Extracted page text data
/---
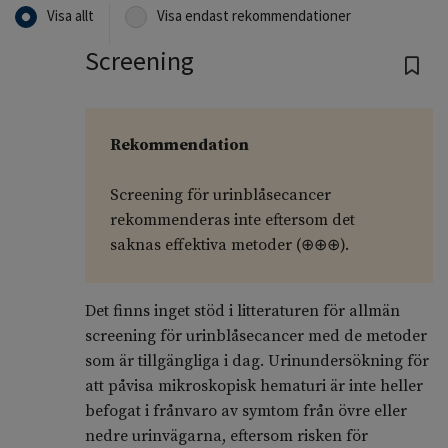
Visa allt
Visa endast rekommendationer
Screening
Rekommendation
Screening för urinblåsecancer
rekommenderas inte eftersom det
saknas effektiva metoder (
⊕⊕⊕
).
Det finns inget stöd i litteraturen för allmän
screening för urinblåsecancer med de metoder
som är tillgängliga i dag. Urinundersökning för
att påvisa mikroskopisk hematuri är inte heller
befogat i frånvaro av symtom från övre eller
nedre urinvägarna, eftersom risken för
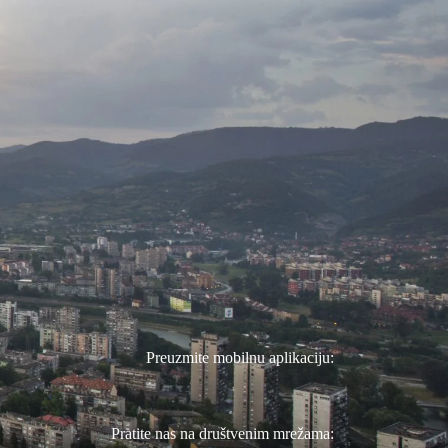
Preuzmite mobilnu aplikaciju:
Pratite nas na društvenim mrežama:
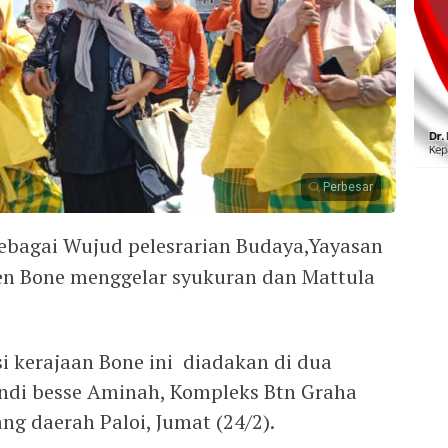
Perbesar
ebagai Wujud pelesrarian Budaya,Yayasan
en Bone menggelar syukuran dan Mattula
i kerajaan Bone ini diadakan di dua
ndi besse Aminah, Kompleks Btn Graha
ng daerah Paloi, Jumat (24/2).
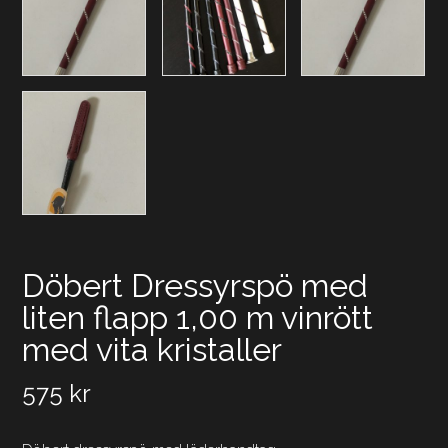
Döbert Dressyrspö med
liten flapp 1,00 m vinrött
med vita kristaller
575
kr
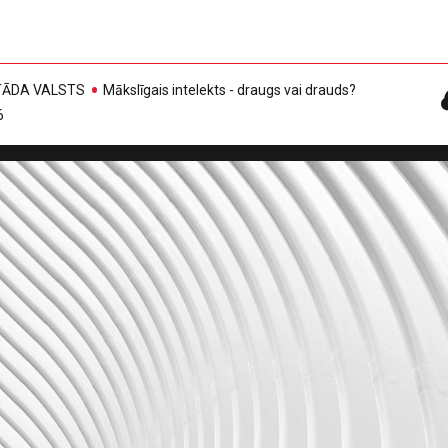
, TĀDA VALSTS
Mākslīgais intelekts - draugs vai drauds?
6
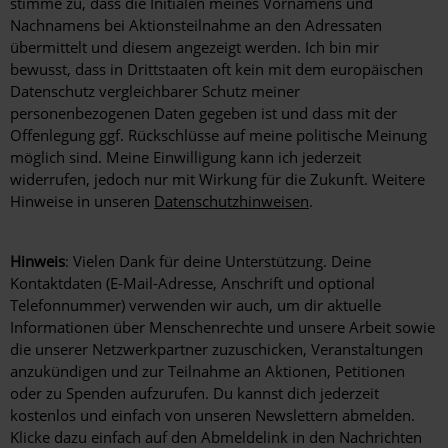
stimme zu, dass die Initialen meines Vornamens und
erster
Nachnamens bei Aktionsteilnahme an den Adressaten
Buchstabe
übermittelt und diesem angezeigt werden. Ich bin mir
des
bewusst, dass in Drittstaaten oft kein mit dem europäischen
Nachnamens)
dürfen
Datenschutz vergleichbarer Schutz meiner
bei
personenbezogenen Daten gegeben ist und dass mit der
Aktionsteilnahme
Offenlegung ggf. Rückschlüsse auf meine politische Meinung
angezeigt
möglich sind. Meine Einwilligung kann ich jederzeit
werden.
widerrufen, jedoch nur mit Wirkung für die Zukunft. Weitere
Hinweise in unseren
Datenschutzhinweisen
.
Hinweis
: Vielen Dank für deine Unterstützung. Deine
Kontaktdaten (E-Mail-Adresse, Anschrift und optional
Telefonnummer) verwenden wir auch, um dir aktuelle
Informationen über Menschenrechte und unsere Arbeit sowie
die unserer Netzwerkpartner zuzuschicken, Veranstaltungen
anzukündigen und zur Teilnahme an Aktionen, Petitionen
oder zu Spenden aufzurufen. Du kannst dich jederzeit
kostenlos und einfach von unseren Newslettern abmelden.
Klicke dazu einfach auf den Abmeldelink in den Nachrichten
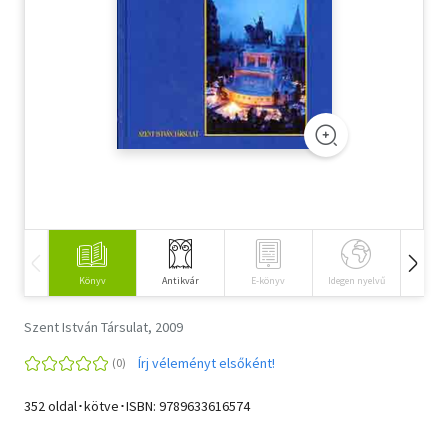
Szótár, nyelvkönyv
Tankönyv, segédkönyv
Társadalomtudomány
Természettudomány
Történelem
Vallás
Könyv
Antikvár
E-könyv
Idegen nyelvű
Hangos
Szent István Társulat, 2009
Írj véleményt elsőként!
352 oldal･kötve･ISBN:
9789633616574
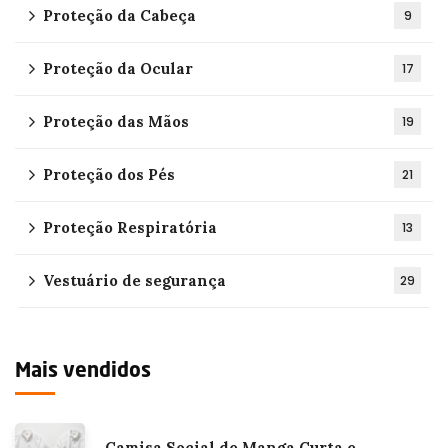
Proteção da Cabeça
9
Proteção da Ocular
17
Proteção das Mãos
19
Proteção dos Pés
21
Proteção Respiratória
13
Vestuário de segurança
29
Mais vendidos
Camisa Social de Manga Curta e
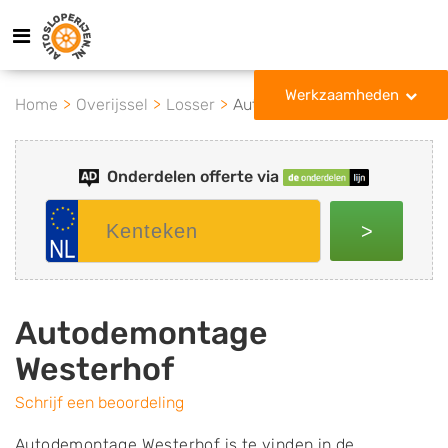
Werkzaamheden
Home
Overijssel
Losser
Autodemontage Westerhof
Onderdelen offerte via
>
Autodemontage
Westerhof
Schrijf een beoordeling
Autodemontage Westerhof is te vinden in de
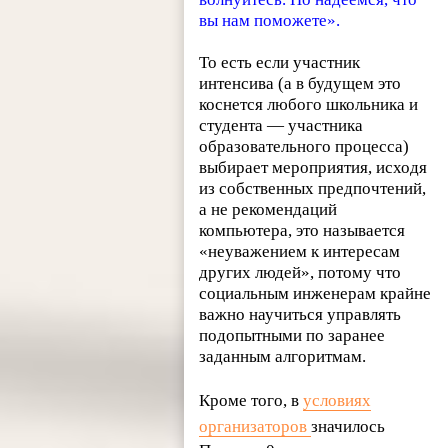
вы нам поможете».
То есть если участник
интенсива (а в будущем это
коснется любого школьника и
студента — участника
образовательного процесса)
выбирает мероприятия, исходя
из собственных предпочтений,
а не рекомендаций
компьютера, это называется
«неуважением к интересам
других людей», потому что
социальным инженерам крайне
важно научиться управлять
подопытными по заранее
заданным алгоритмам.
Кроме того, в
условиях
организаторов
значилось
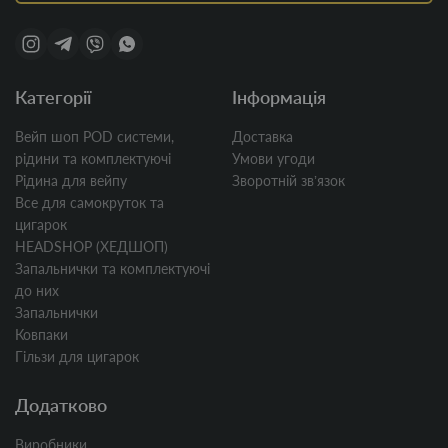
Категорії
Інформація
Вейп шоп POD системи,
Доставка
рідини та комплектуючі
Умови угоди
Рідина для вейпу
Зворотній звʼязок
Все для самокруток та
цигарок
HEADSHOP (ХЕДШОП)
Запальнички та комплектуючі
до них
Запальнички
Ковпаки
Гільзи для цигарок
Додатково
Виробники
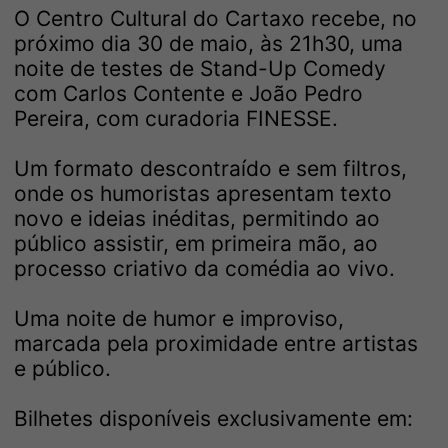
O Centro Cultural do Cartaxo recebe, no
próximo dia 30 de maio, às 21h30, uma
noite de testes de Stand-Up Comedy
com Carlos Contente e João Pedro
Pereira, com curadoria FINESSE.
Um formato descontraído e sem filtros,
onde os humoristas apresentam texto
novo e ideias inéditas, permitindo ao
público assistir, em primeira mão, ao
processo criativo da comédia ao vivo.
Uma noite de humor e improviso,
marcada pela proximidade entre artistas
e público.
Bilhetes disponíveis exclusivamente em:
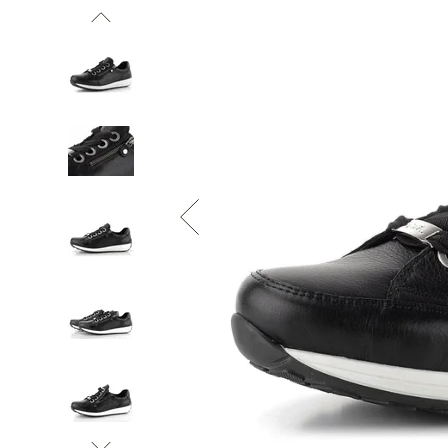
Informace o
zpracování osobních údajů
.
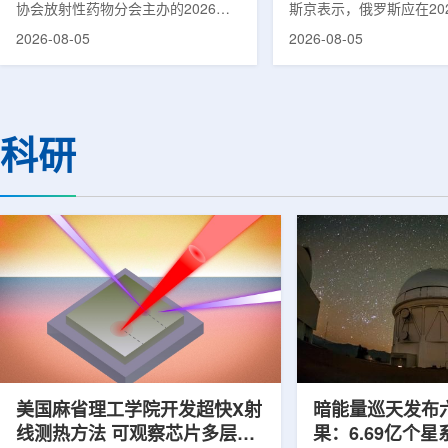
协会放射性药物分会主办的2026年
斯京表示，俄罗斯应在20
集团首席科学家刘蕴韬
放射性药物创新发展大会在山西省太
完成国产核磁共振成像仪
2026-08-05
2026-08-05
原市举行。作为中核集团核技术应用
作。米舒斯京在访问克孜
的核心平台，中国同辐股份有限公司
询诊断中心期间了解了相
(以下简称：中国同辐)在推动核医疗
察中心已安装的磁共振成
科技自立自强与普惠民生方面发挥着
他向俄罗斯卫生部长米哈
压舱石的作用。在大会间隙，中国同
什科询问国产设备研发情
科研
辐党委委员、总工程师、中核集团首
科表示，相关研发工作正
席科学家刘蕴韬接受记者专访时表
家原子能公司推进，并称
示，中国同辐将加快在建医药中心投
将在明年完成。米舒斯京
产运行，加快智慧核医学系统布局，
希望俄罗斯明年能够拥有
持续缩小城乡核医疗资源差距。同
核磁共振成像仪。该设备
时，以...
完...
美国麻省理工学院开发超快X射
暗能量巡天发布
线测热方法 可观察芯片多层结
果：6.69亿个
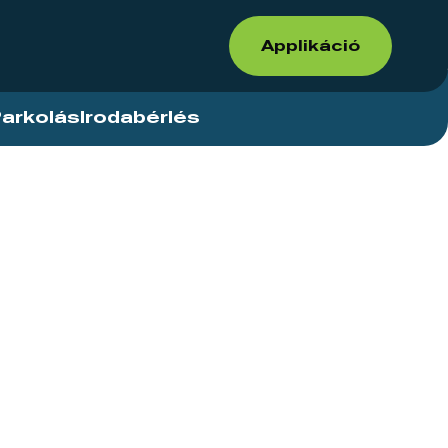
Applikáció
arkolás
Irodabérlés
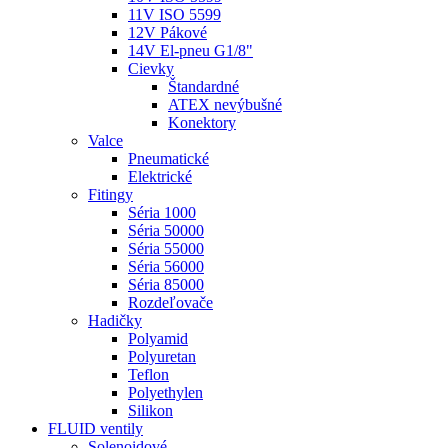
11V ISO 5599
12V Pákové
14V El-pneu G1/8"
Cievky
Štandardné
ATEX nevýbušné
Konektory
Valce
Pneumatické
Elektrické
Fitingy
Séria 1000
Séria 50000
Séria 55000
Séria 56000
Séria 85000
Rozdeľovače
Hadičky
Polyamid
Polyuretan
Teflon
Polyethylen
Silikon
FLUID ventily
Solenoidové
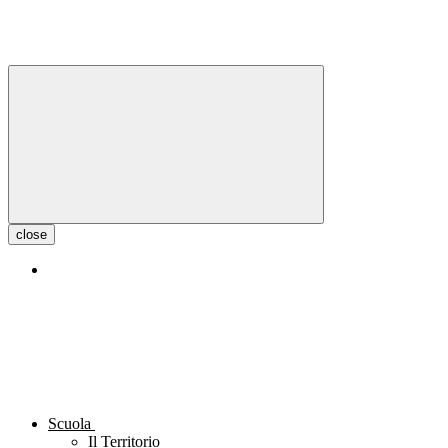
close
Scuola
Il Territorio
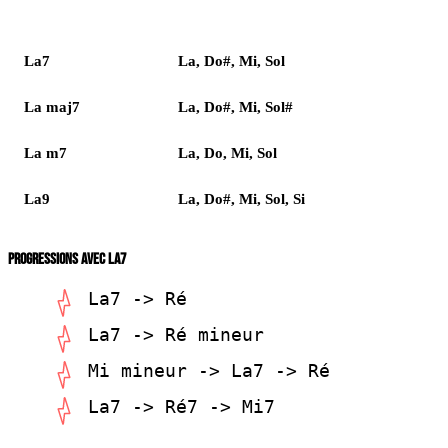
Accord
Notes
La7
La, Do#, Mi, Sol
La maj7
La, Do#, Mi, Sol#
La m7
La, Do, Mi, Sol
La9
La, Do#, Mi, Sol, Si
PROGRESSIONS AVEC LA7
La7 -> Ré
La7 -> Ré mineur
Mi mineur -> La7 -> Ré
La7 -> Ré7 -> Mi7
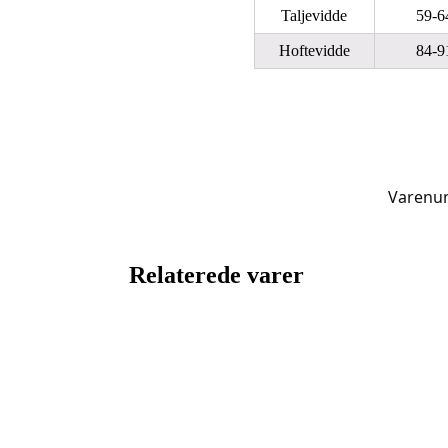
Taljevidde
59-6
Hoftevidde
84-9
Varenu
Relaterede varer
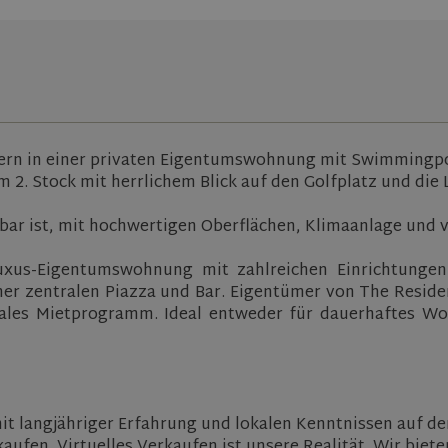
ern in einer privaten Eigentumswohnung mit Swimmingpo
 2. Stock mit herrlichem Blick auf den Golfplatz und die 
ar ist, mit hochwertigen Oberflächen, Klimaanlage und v
Luxus-Eigentumswohnung mit zahlreichen Einrichtunge
r zentralen Piazza und Bar. Eigentümer von The Residen
onales Mietprogramm. Ideal entweder für dauerhaftes 
it langjähriger Erfahrung und lokalen Kenntnissen auf d
ufen. Virtuelles Verkaufen ist unsere Realität. Wir bieten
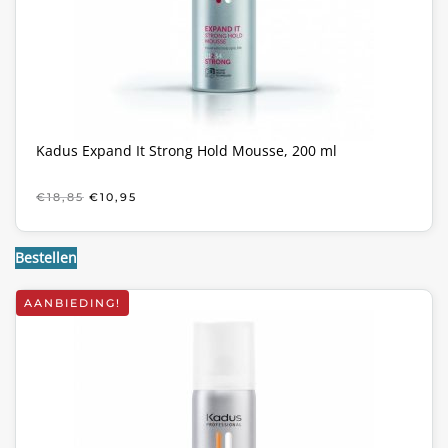
Kadus Expand It Strong Hold Mousse, 200 ml
OORSPRONKELIJKE
HUIDIGE
€
18,85
€
10,95
PRIJS
PRIJS
WAS:
IS:
€18,85.
€10,95.
Bestellen
AANBIEDING!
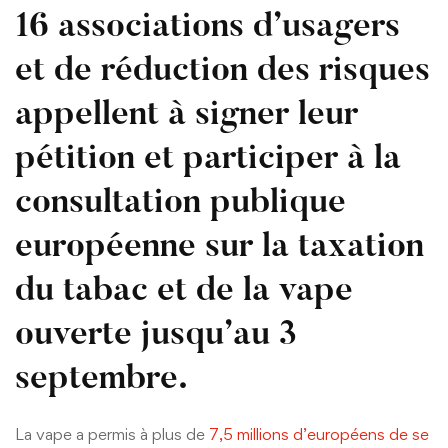
16 associations d’usagers
et de réduction des risques
appellent à signer leur
pétition et participer à la
consultation publique
européenne sur la taxation
du tabac et de la vape
ouverte jusqu’au 3
septembre.
La vape a permis à plus de
7,5 millions d’européens de se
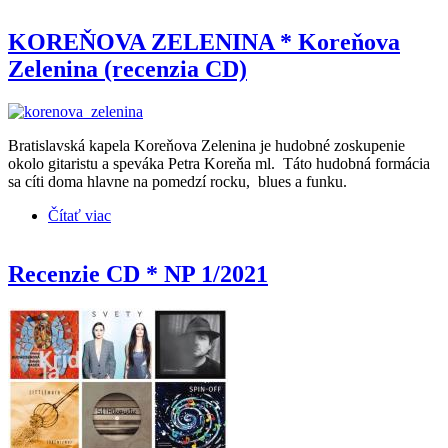
Hammond Time Delayed (recenzia CD)
KOREŇOVA ZELENINA * Koreňova
Zelenina (recenzia CD)
Bratislavská kapela Koreňova Zelenina je hudobné zoskupenie
okolo gitaristu a speváka Petra Koreňa ml. Táto hudobná formácia
sa cíti doma hlavne na pomedzí rocku, blues a funku.
Čítať viac
o KOREŇOVA ZELENINA * Koreňova Zelenina
(recenzia CD)
Recenzie CD * NP 1/2021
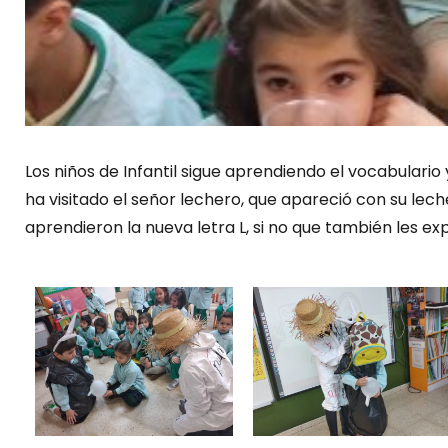
Los niños de Infantil sigue aprendiendo el vocabulario
ha visitado el señor lechero, que apareció con su lech
aprendieron la nueva letra L, si no que también les ex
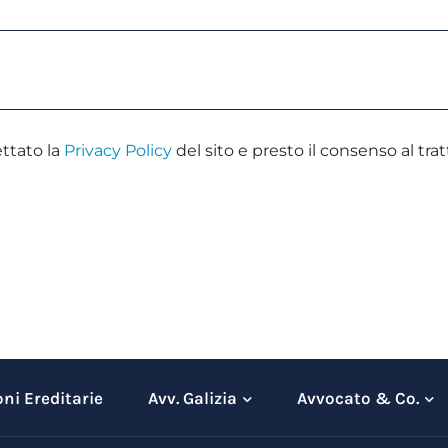
ttato la
Privacy Policy
del sito e presto il consenso al tr
ni Ereditarie
Avv. Galizia
Avvocato & Co.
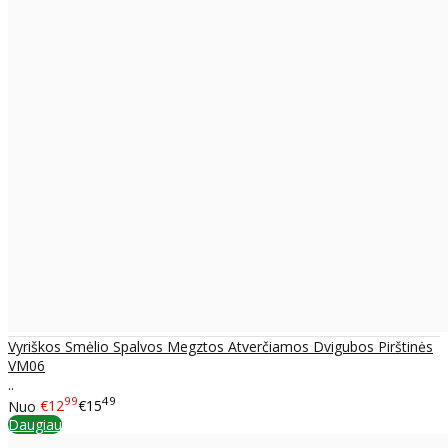
Vyriškos Smėlio Spalvos Megztos Atverčiamos Dvigubos Pirštinės
VM06
..
99
49
Nuo
€12
€15
Daugiau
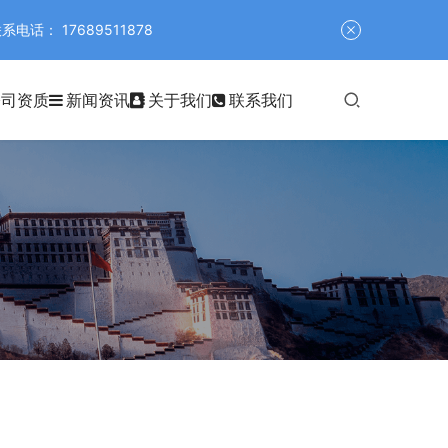
 17689511878
公司资质
新闻资讯
关于我们
联系我们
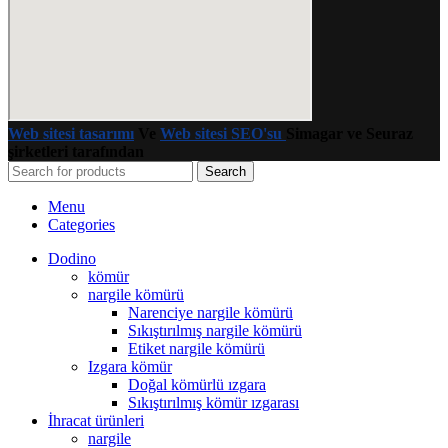
Web sitesi tasarımı
Ve
Web sitesi SEO'su
Simagar ve Seuraz
şirketleri tarafından
Search
Menu
Categories
Dodino
kömür
nargile kömürü
Narenciye nargile kömürü
Sıkıştırılmış nargile kömürü
Etiket nargile kömürü
Izgara kömür
Doğal kömürlü ızgara
Sıkıştırılmış kömür ızgarası
İhracat ürünleri
nargile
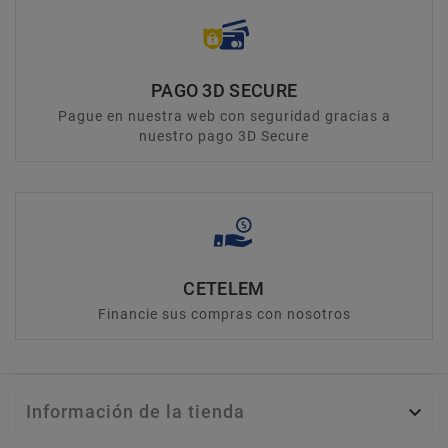
PAGO 3D SECURE
Pague en nuestra web con seguridad gracias a
nuestro pago 3D Secure
CETELEM
Financie sus compras con nosotros
Información de la tienda

\---
▸ Prompt: Starting at the first line of the data, set down each line exactly until you have copied the line with "befogat i frånvaro av symtom från övre eller", but leave the pictures out.

▸ Answer section:
Visa allt
Visa endast rekommendationer
Screening
Rekommendation
Screening för urinblåsecancer
rekommenderas inte eftersom det
saknas effektiva metoder (
⊕⊕⊕
).
Det finns inget stöd i litteraturen för allmän
screening för urinblåsecancer med de metoder
som är tillgängliga i dag. Urinundersökning för
att påvisa mikroskopisk hematuri är inte heller
befogat i frånvaro av symtom från övre eller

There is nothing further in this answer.